Reacting to what she was seeing, Tara drew a sharp breath and took a half-step backward.
The football field stretched off to their left on a shallow angle. Also to their left, the bleachers rose up mostly out of sight. The near end zone shot off on a diagonal to their right. Opposite it was the beginning of a vehicle-choked parking lot. Though the scene didn’t quite live up to the picture Riker had imagined earlier, the all-encompassing maze of body bags spread from goal post to goal post before him was enough of a shock to start the bony fingers of dread scratching at his insides.
“Oh my God!” blurted Tara.
Amplified by the tunnel’s natural acoustics, the nerve-jangling report of the man hitting the door yet again all but drowned out her shock-filled exclamation.
“God had nothing to do with this,” said Riker. “This is man’s doing. And if I had to venture a guess, my money would be on the Department of Defense, specifically.”
“It looks like they have a handle on things.”
Riker took three long strides forward and stopped on the edge of the field where he noticed a bit of give to the grass under his boots. “I think this, Tara”—he swept one arm in the direction of the body bags—“is only the beginning.” Before Tara could reply, a half-dozen hollow-sounding gunshots rang out and a whole bunch of people surged from the opposing tunnel.

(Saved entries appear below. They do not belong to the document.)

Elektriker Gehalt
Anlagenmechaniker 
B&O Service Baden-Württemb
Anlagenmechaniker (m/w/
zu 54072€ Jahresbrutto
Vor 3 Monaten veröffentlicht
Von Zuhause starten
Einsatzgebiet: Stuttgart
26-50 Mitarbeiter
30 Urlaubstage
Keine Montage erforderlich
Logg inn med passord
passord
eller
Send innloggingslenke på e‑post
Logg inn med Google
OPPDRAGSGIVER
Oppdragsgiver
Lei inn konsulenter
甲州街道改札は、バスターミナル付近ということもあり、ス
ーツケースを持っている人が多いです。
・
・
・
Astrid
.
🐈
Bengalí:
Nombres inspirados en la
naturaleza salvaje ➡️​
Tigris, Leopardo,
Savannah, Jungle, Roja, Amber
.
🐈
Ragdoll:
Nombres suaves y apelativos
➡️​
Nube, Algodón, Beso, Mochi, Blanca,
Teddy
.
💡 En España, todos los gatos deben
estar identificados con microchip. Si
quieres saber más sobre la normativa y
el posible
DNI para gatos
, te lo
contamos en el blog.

“We need to go,” insisted Riker.
More gunfire filled the air, drawing a yelp from Tara.
“You’re not scared?”
Riker shook his head. “Nope,” he said. “I’m terrified.” Wishing he had blinders on to shield him from the stuff of his nightmares, he put his head down and struck off through the maze. Wouldn’t have helped if he did. For the low moans and constant raking of nails against slick neoprene coming from within the tenting bags was enough to make him want to bolt. Rounding a misshapen mound of bags somewhere near the twenty yard line, Riker regarded Tara over his shoulder. “This Hussein Bolt guy … who is he?”

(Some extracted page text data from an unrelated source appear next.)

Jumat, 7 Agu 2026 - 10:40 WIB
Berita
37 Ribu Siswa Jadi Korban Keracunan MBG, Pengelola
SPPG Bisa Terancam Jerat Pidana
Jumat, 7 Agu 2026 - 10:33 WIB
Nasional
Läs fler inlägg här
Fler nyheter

“Usain Bolt. Not Hussein,” she answered, still on the move. “The guy’s a Jamaican track star. They call him”—she made air quotes with her fingers—“Fastest Man on the Planet.”
Riker turned a corner near the fifty yard line and struck a diagonal tack toward the parking lot. On the turf at his feet the high school’s mascot was nearly obliterated. Chevron patterns were pressed into the bottom of the deep furrows splitting the logo in two. That they were closely spaced and easily sixteen inches across told him the tires on an Army deuce and a half had likely done the damage.
When he looked up he got a clearer view of the parking lot. Behind a low chain-link fence, windshields sparkled with light thrown by a low-hanging watery sun. The people who had emerged from the other tunnel were distancing themselves from something. Heads bobbed between the parked vehicles as the crowd fanned out and continued moving right to left toward where the Humvees had been parked the night before.
Tara stepped around the muddy ruts, then went on. “Bolt does that move with his arms that all the kids are mimicking. My former boss said his nephew calls it dabbing.” The moment the word former had rolled off her tongue the indisputable fact that her work relationship with Middletown University was forever changed hit her. No more pumpkin spice lattes in her future added a little bit of a silver lining to the horrific events that led up to her being here—embroiled dead center in another rapidly unfolding event.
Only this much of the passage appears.